++++ Data for this task

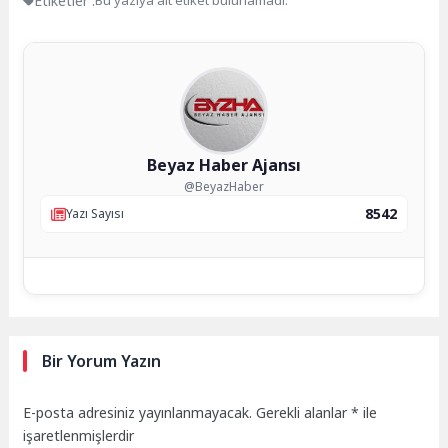
Etiketler :
Bu yazıya ait etiket bulunamadı.
Beyaz Haber Ajansı
@BeyazHaber
8542
Yazı Sayısı
Bir Yorum Yazın
E-posta adresiniz yayınlanmayacak.
Gerekli alanlar
*
ile
işaretlenmişlerdir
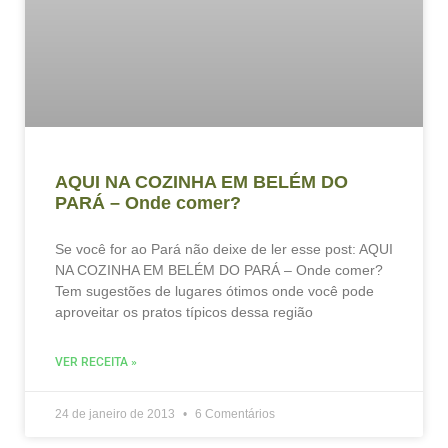
AQUI NA COZINHA EM BELÉM DO
PARÁ – Onde comer?
Se você for ao Pará não deixe de ler esse post: AQUI
NA COZINHA EM BELÉM DO PARÁ – Onde comer?
Tem sugestões de lugares ótimos onde você pode
aproveitar os pratos típicos dessa região
VER RECEITA »
24 de janeiro de 2013
6 Comentários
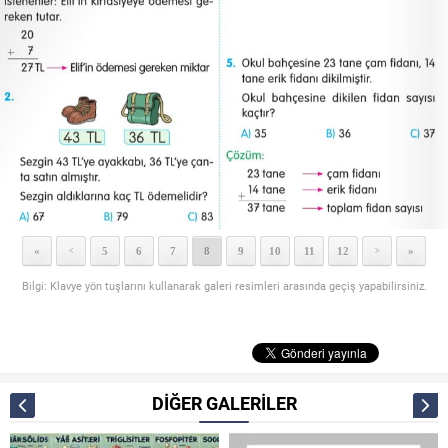
«
5
6
7
8
9
10
11
12
»
<
>
Bilgi: Klavye yön tuşlarını kullanarak galeri resimleri arasında geçiş yapabilirsiniz.
DİĞER GALERİLER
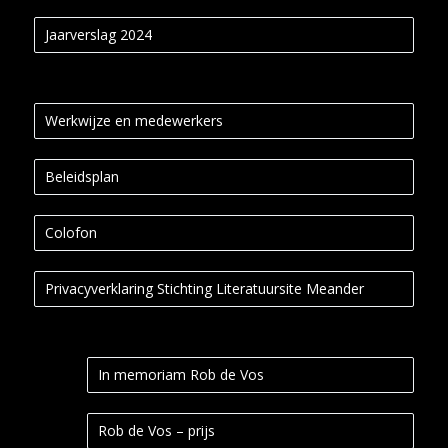
Jaarverslag 2024
Werkwijze en medewerkers
Beleidsplan
Colofon
Privacyverklaring Stichting Literatuursite Meander
In memoriam Rob de Vos
Rob de Vos – prijs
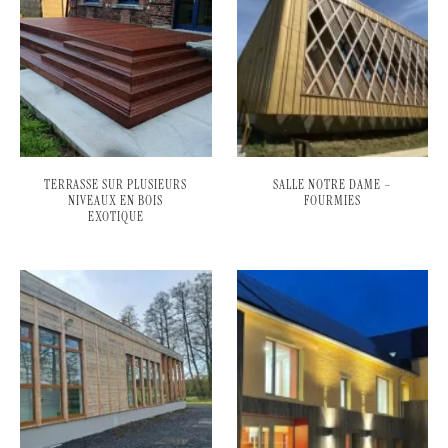
TERRASSE SUR PLUSIEURS
SALLE NOTRE DAME –
NIVEAUX EN BOIS
FOURMIES
EXOTIQUE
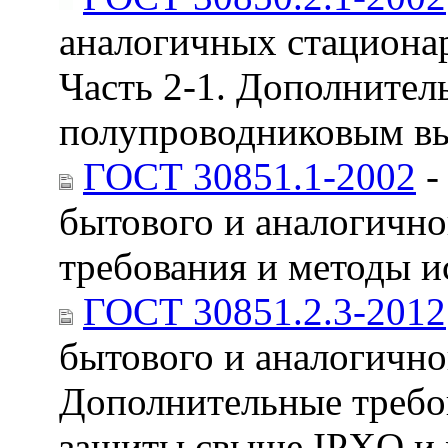
аналогичных стациона
Часть 2-1. Дополнител
полупроводниковым вы
ГОСТ 30851.1-2002
-
бытового и аналогично
требования и методы 
ГОСТ 30851.2.3-2012
бытового и аналогичног
Дополнительные требо
защиты свыше IPXO и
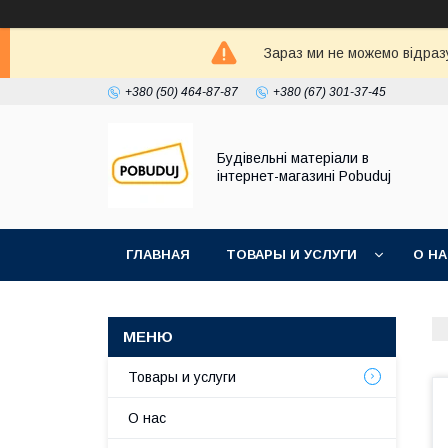
Зараз ми не можемо відразу
+380 (50) 464-87-87
+380 (67) 301-37-45
Будівельні матеріали в
інтернет-магазині Pobuduj
ГЛАВНАЯ
ТОВАРЫ И УСЛУГИ
О Н
Товары и услуги
О нас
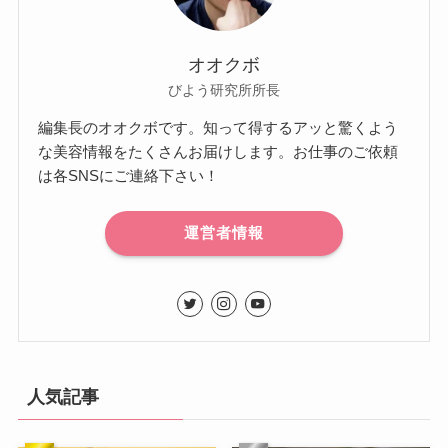
オオクボ
びよう研究所所長
編集長のオオクボです。知って得するアッと驚くよう
な美容情報をたくさんお届けします。お仕事のご依頼
は各SNSにご連絡下さい！
運営者情報
人気記事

++++++++

## Work required
Although the records above contain pictures, your copy should give only their text, exactly as written.

## Exercise answer
Etiketler :
Bu yazıya ait etiket bulunamadı.
Beyaz Haber Ajansı
@BeyazHaber
8542
Yazı Sayısı
Bir Yorum Yazın
E-posta adresiniz yayınlanmayacak.
Gerekli alanlar
*
ile
işaretlenmişlerdir
AQUI NA COZINHA EM BELÉM DO
PARÁ – Onde comer?
Se você for ao Pará não deixe de ler esse post: AQUI
NA COZINHA EM BELÉM DO PARÁ – Onde comer?
Tem sugestões de lugares ótimos onde você pode
aproveitar os pratos típicos dessa região
VER RECEITA »
24 de janeiro de 2013
6 Comentários
«
5
6
7
8
9
10
11
12
»
<
>
Bilgi: Klavye yön tuşlarını kullanarak galeri resimleri arasında geçiş yapabilirsiniz.
DİĞER GALERİLER
Jaarverslag 2024
Werkwijze en medewerkers
Beleidsplan
Colofon
Privacyverklaring Stichting Literatuursite Meander
In memoriam Rob de Vos
Rob de Vos – prijs
TERRASSE SUR PLUSIEURS
SALLE NOTRE DAME –
NIVEAUX EN BOIS
FOURMIES
EXOTIQUE
аналогичных стациона
Часть 2-1. Дополнител
полупроводниковым вы
ГОСТ 30851.1-2002
-
бытового и аналогично
требования и методы 
ГОСТ 30851.2.3-2012
бытового и аналогичног
Дополнительные требо
защиты свыше IPXO и
Зараз ми не можемо відразу
+380 (50) 464-87-87
+380 (67) 301-37-45
Будівельні матеріали в
інтернет-магазині Pobuduj
ГЛАВНАЯ
ТОВАРЫ И УСЛУГИ
О Н
Товары и услуги
О нас
オオクボ
びよう研究所所長
編集長のオオクボです。知って得するアッと驚くよう
な美容情報をたくさんお届けします。お仕事のご依頼
は各SNSにご連絡下さい！
運営者情報
人気記事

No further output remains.